### ASSIGNMENT
Write out the records again exactly and exclude the pictures.

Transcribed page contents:

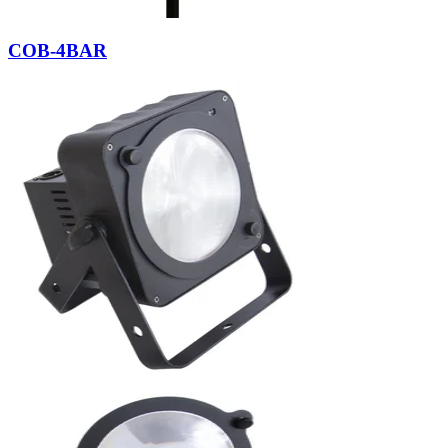
COB-4BAR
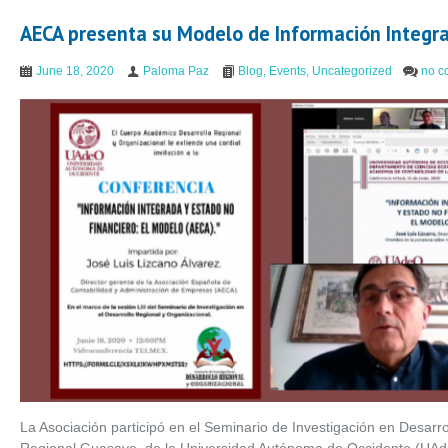
AECA presenta su Modelo de Información Integr
June 18, 2020
Paloma Paz
Blog
,
Events
,
Uncategorized
no c
La Asociación participó en el Seminario de Investigación en Desarro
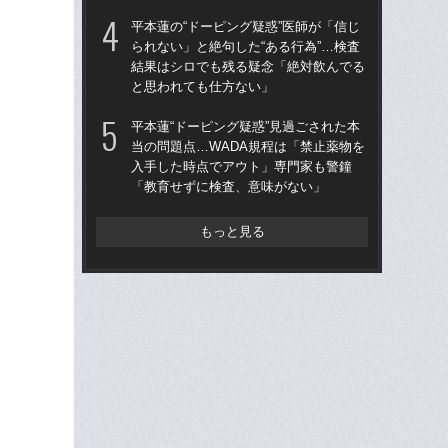
パ
平本蓮の“ドーピング疑惑”医師が「信じ
ッ」
られない」と絶句した“ある行為”…検査
結果はシロでも残る疑念「絶対飲んでる
平本
と思われても仕方ない」
られ
結
平本蓮“ドーピング疑惑”見過ごされた本
と
当の問題点…WADA規程は「禁止薬物を
入手した時点でアウト」専門家も警鐘
疑惑
「教育せずに検査、意味がない」
ェリ
が
な
もっと見る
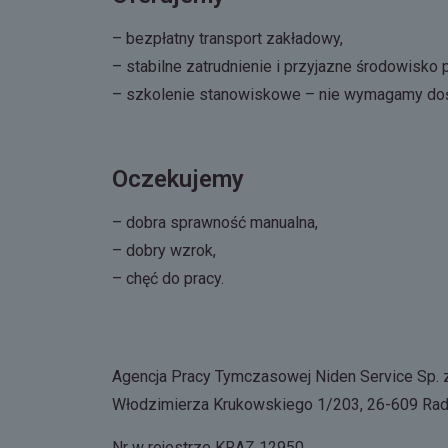
– bezpłatny transport zakładowy,
– stabilne zatrudnienie i przyjazne środowisko p
– szkolenie stanowiskowe – nie wymagamy do
Oczekujemy
– dobra sprawność manualna,
– dobry wzrok,
– chęć do pracy.
Agencja Pracy Tymczasowej Niden Service Sp. z o
Włodzimierza Krukowskiego 1/203, 26-609 Ra
Nr w rejestrze KRAZ 12950.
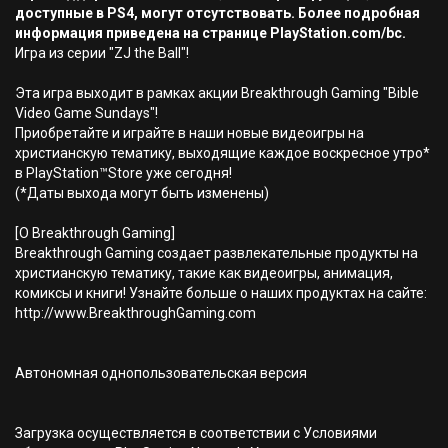
доступные в PS4, могут отсутствовать. Более подробная
информация приведена на странице PlayStation.com/bc.
Игра из серии "ZJ the Ball"!
Эта игра выходит в рамках акции Breakthrough Gaming "Bible
Video Game Sundays"!
Приобретайте и играйте в наши новые видеоигры на
христианскую тематику, выходящие каждое воскресное утро*
в PlayStation™Store уже сегодня!
(*Даты выхода могут быть изменены)
[О Breakthrough Gaming]
Breakthrough Gaming создает развлекательные продукты на
христианскую тематику, такие как видеоигры, анимация,
комиксы и книги! Узнайте больше о наших продуктах на сайте:
http://www.BreakthroughGaming.com
Автономная однопользовательская версия
Загрузка осуществляется в соответствии с Условиями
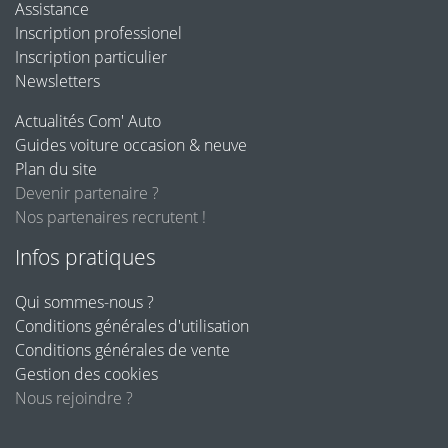
Assistance
Inscription professionel
Inscription particulier
Newsletters
Actualités Com' Auto
Guides voiture occasion & neuve
Plan du site
Devenir partenaire ?
Nos partenaires recrutent !
Infos pratiques
Qui sommes-nous ?
Conditions générales d'utilisation
Conditions générales de vente
Gestion des cookies
Nous rejoindre ?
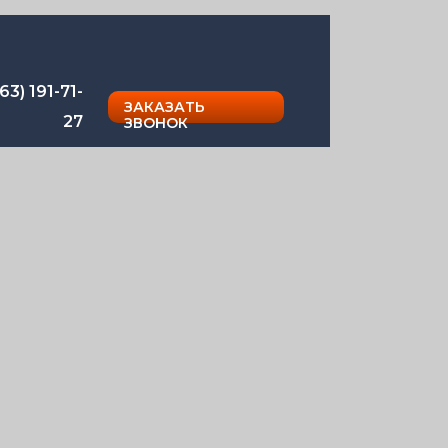
63) 191-71-
ЗАКАЗАТЬ
27
ЗВОНОК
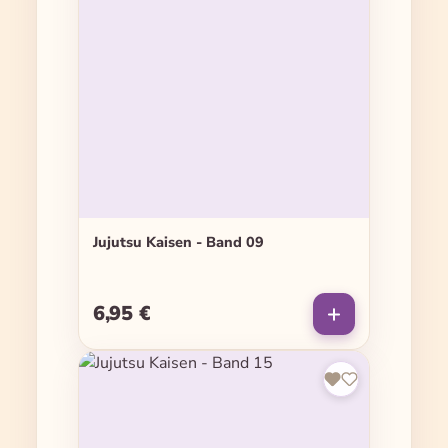
Jujutsu Kaisen - Band 09
6,95 €
Regulärer Preis:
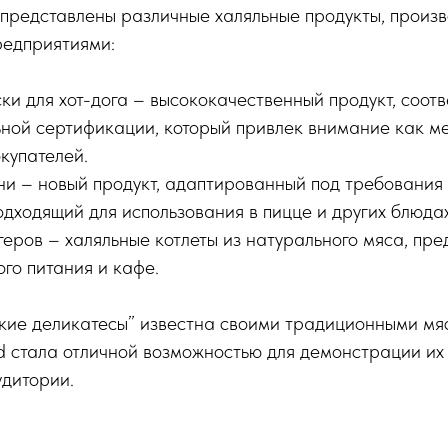
 представлены различные халяльные продукты, произ
редприятиями:
ски для хот-дога – высококачественный продукт, соот
ной сертификации, который привлек внимание как ме
купателей.
ни – новый продукт, адаптированный под требования
одходящий для использования в пицце и других блюдах
ргеров – халяльные котлеты из натурального мяса, пр
го питания и кафе.
кие деликатесы” известна своими традиционными мя
d стала отличной возможностью для демонстрации их
дитории.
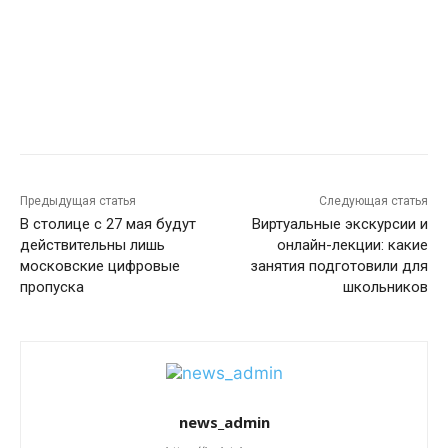
Предыдущая статья
Следующая статья
В столице с 27 мая будут
Виртуальные экскурсии и
действительны лишь
онлайн-лекции: какие
московские цифровые
занятия подготовили для
пропуска
школьников
news_admin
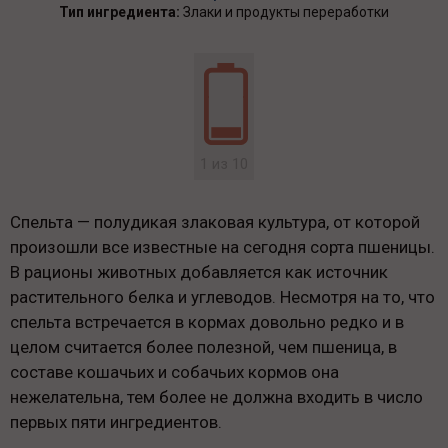
Тип ингредиента:
Злаки и продукты переработки
1 из 10
Спельта — полудикая злаковая культура, от которой
произошли все известные на сегодня сорта пшеницы.
В рационы животных добавляется как источник
растительного белка и углеводов. Несмотря на то, что
спельта встречается в кормах довольно редко и в
целом считается более полезной, чем пшеница, в
составе кошачьих и собачьих кормов она
нежелательна, тем более не должна входить в число
первых пяти ингредиентов.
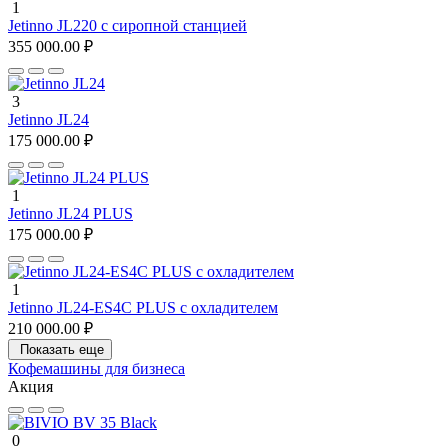
1
Jetinno JL220 с сиропной станцией
355 000.00 ₽
3
Jetinno JL24
175 000.00 ₽
1
Jetinno JL24 PLUS
175 000.00 ₽
1
Jetinno JL24-ES4C PLUS с охладителем
210 000.00 ₽
Показать еще
Кофемашины для бизнеса
Акция
0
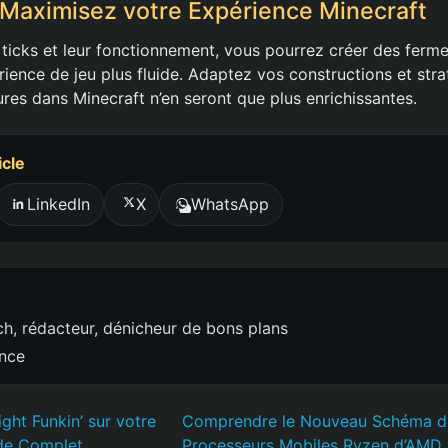
 Maximisez votre Expérience Minecraft
ticks et leur fonctionnement, vous pourrez créer des ferme
rience de jeu plus fluide. Adaptez vos constructions et stra
ures dans Minecraft n’en seront que plus enrichissantes.
icle
LinkedIn
X
WhatsApp
h, rédacteur, dénicheur de bons plans
ence
ight Funkin’ sur votre
Comprendre le Nouveau Schéma 
de Complet
Processeurs Mobiles Ryzen d’AMD 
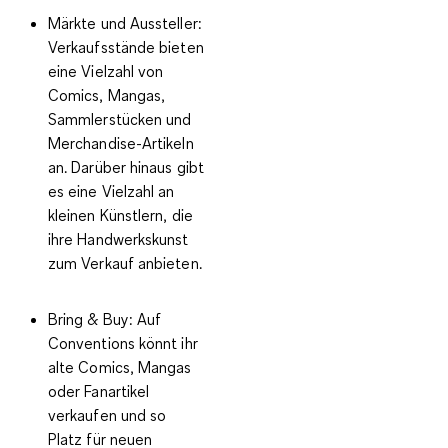
Märkte und Aussteller:
Verkaufsstände bieten
eine Vielzahl von
Comics, Mangas,
Sammlerstücken und
Merchandise-Artikeln
an. Darüber hinaus gibt
es eine Vielzahl an
kleinen Künstlern, die
ihre Handwerkskunst
zum Verkauf anbieten.
Bring & Buy:
Auf
Conventions könnt ihr
alte Comics, Mangas
oder Fanartikel
verkaufen und so
Platz für neuen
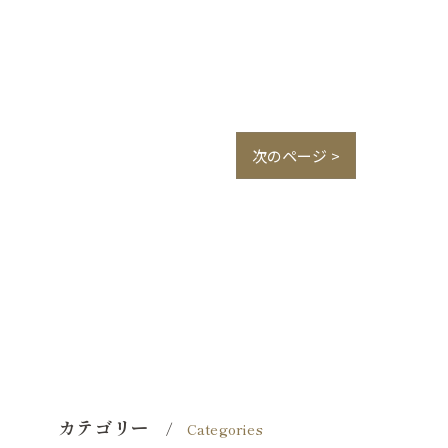
次のページ >
カテゴリー
Categories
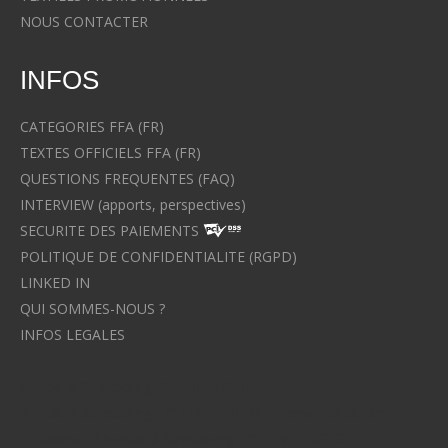
NOUS CONTACTER
INFOS
CATEGORIES FFA (FR)
TEXTES OFFICIELS FFA (FR)
QUESTIONS FREQUENTES (FAQ)
INTERVIEW (apports, perspectives)
SECURITE DES PAIEMENTS
POLITIQUE DE CONFIDENTIALITE (RGPD)
LINKED IN
QUI SOMMES-NOUS ?
INFOS LEGALES
Avocat à Strasbourg CELINE FUCHS
Avocat à Strasbourg - CELINE FUCHS - Domaines de droit
Le cabinet d'Avocat à Strasbourg - CELINE FUCHS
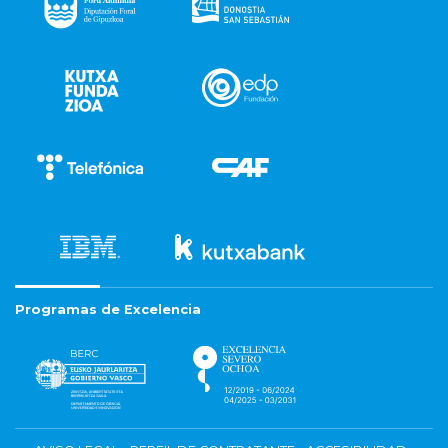
Programas de Excelencia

### OUTPUT FOR THIS EXERCISE
COB-4BAR
AECA presenta su Modelo de Información Integr
June 18, 2020
Paloma Paz
Blog
,
Events
,
Uncategorized
no c
La Asociación participó en el Seminario de Investigación en Desarro
パ
平本蓮の“ドーピング疑惑”医師が「信じ
ッ」
られない」と絶句した“ある行為”…検査
結果はシロでも残る疑念「絶対飲んでる
平本
と思われても仕方ない」
られ
結
平本蓮“ドーピング疑惑”見過ごされた本
と
当の問題点…WADA規程は「禁止薬物を
入手した時点でアウト」専門家も警鐘
疑惑
「教育せずに検査、意味がない」
ェリ
が
な
もっと見る
– bezpłatny transport zakładowy,
– stabilne zatrudnienie i przyjazne środowisko p
– szkolenie stanowiskowe – nie wymagamy do
Oczekujemy
– dobra sprawność manualna,
– dobry wzrok,
– chęć do pracy.
Agencja Pracy Tymczasowej Niden Service Sp. z o
Włodzimierza Krukowskiego 1/203, 26-609 Ra
Nr w rejestrze KRAZ 12950.
доступные в PS4, могут отсутствовать. Более подробная
информация приведена на странице PlayStation.com/bc.
Игра из серии "ZJ the Ball"!
Эта игра выходит в рамках акции Breakthrough Gaming "Bible
Video Game Sundays"!
Приобретайте и играйте в наши новые видеоигры на
христианскую тематику, выходящие каждое воскресное утро*
в PlayStation™Store уже сегодня!
(*Даты выхода могут быть изменены)
[О Breakthrough Gaming]
Breakthrough Gaming создает развлекательные продукты на
христианскую тематику, такие как видеоигры, анимация,
комиксы и книги! Узнайте больше о наших продуктах на сайте:
http://www.BreakthroughGaming.com
Автономная однопользовательская версия
Загрузка осуществляется в соответствии с Условиями
Assistance
Inscription professionel
Inscription particulier
Newsletters
Actualités Com' Auto
Guides voiture occasion & neuve
Plan du site
Devenir partenaire ?
Nos partenaires recrutent !
Infos pratiques
Qui sommes-nous ?
Conditions générales d'utilisation
Conditions générales de vente
Gestion des cookies
Nous rejoindre ?
63) 191-71-
ЗАКАЗАТЬ
27
ЗВОНОК
Jujutsu Kaisen - Band 09
6,95 €
Regulärer Preis:
 представлены различные халяльные продукты, произ
редприятиями:
ски для хот-дога – высококачественный продукт, соот
ной сертификации, который привлек внимание как ме
купателей.
ни – новый продукт, адаптированный под требования
одходящий для использования в пицце и других блюдах
ргеров – халяльные котлеты из натурального мяса, пр
го питания и кафе.
кие деликатесы” известна своими традиционными мя
d стала отличной возможностью для демонстрации их
дитории.
Предыдущая статья
Следующая статья
В столице с 27 мая будут
Виртуальные экскурсии и
действительны лишь
онлайн-лекции: какие
московские цифровые
занятия подготовили для
пропуска
школьников
news_admin
Тип ингредиента:
Злаки и продукты переработки
1 из 10
Спельта — полудикая злаковая культура, от которой
произошли все известные на сегодня сорта пшеницы.
В рационы животных добавляется как источник
растительного белка и углеводов. Несмотря на то, что
спельта встречается в кормах довольно редко и в
целом считается более полезной, чем пшеница, в
составе кошачьих и собачьих кормов она
нежелательна, тем более не должна входить в число
первых пяти ингредиентов.
1
Jetinno JL220 с сиропной станцией
355 000.00 ₽
3
Jetinno JL24
175 000.00 ₽
1
Jetinno JL24 PLUS
175 000.00 ₽
1
Jetinno JL24-ES4C PLUS с охладителем
210 000.00 ₽
Показать еще
Кофемашины для бизнеса
Акция
0
 Maximisez votre Expérience Minecraft
ticks et leur fonctionnement, vous pourrez créer des ferme
rience de jeu plus fluide. Adaptez vos constructions et stra
ures dans Minecraft n’en seront que plus enrichissantes.
icle
LinkedIn
X
WhatsApp
h, rédacteur, dénicheur de bons plans
ence
ight Funkin’ sur votre
Comprendre le Nouveau Schéma 
de Complet
Processeurs Mobiles Ryzen d’AMD 
Märkte und Aussteller:
Verkaufsstände bieten
eine Vielzahl von
Comics, Mangas,
Sammlerstücken und
Merchandise-Artikeln
an. Darüber hinaus gibt
es eine Vielzahl an
kleinen Künstlern, die
ihre Handwerkskunst
zum Verkauf anbieten.
Bring & Buy:
Auf
Conventions könnt ihr
alte Comics, Mangas
oder Fanartikel
verkaufen und so
Platz für neuen
次のページ >
カテゴリー
Categories
NOUS CONTACTER
INFOS
CATEGORIES FFA (FR)
TEXTES OFFICIELS FFA (FR)
QUESTIONS FREQUENTES (FAQ)
INTERVIEW (apports, perspectives)
SECURITE DES PAIEMENTS
POLITIQUE DE CONFIDENTIALITE (RGPD)
LINKED IN
QUI SOMMES-NOUS ?
INFOS LEGALES
Avocat à Strasbourg CELINE FUCHS
Avocat à Strasbourg - CELINE FUCHS - Domaines de droit
Le cabinet d'Avocat à Strasbourg - CELINE FUCHS
Programas de Excelencia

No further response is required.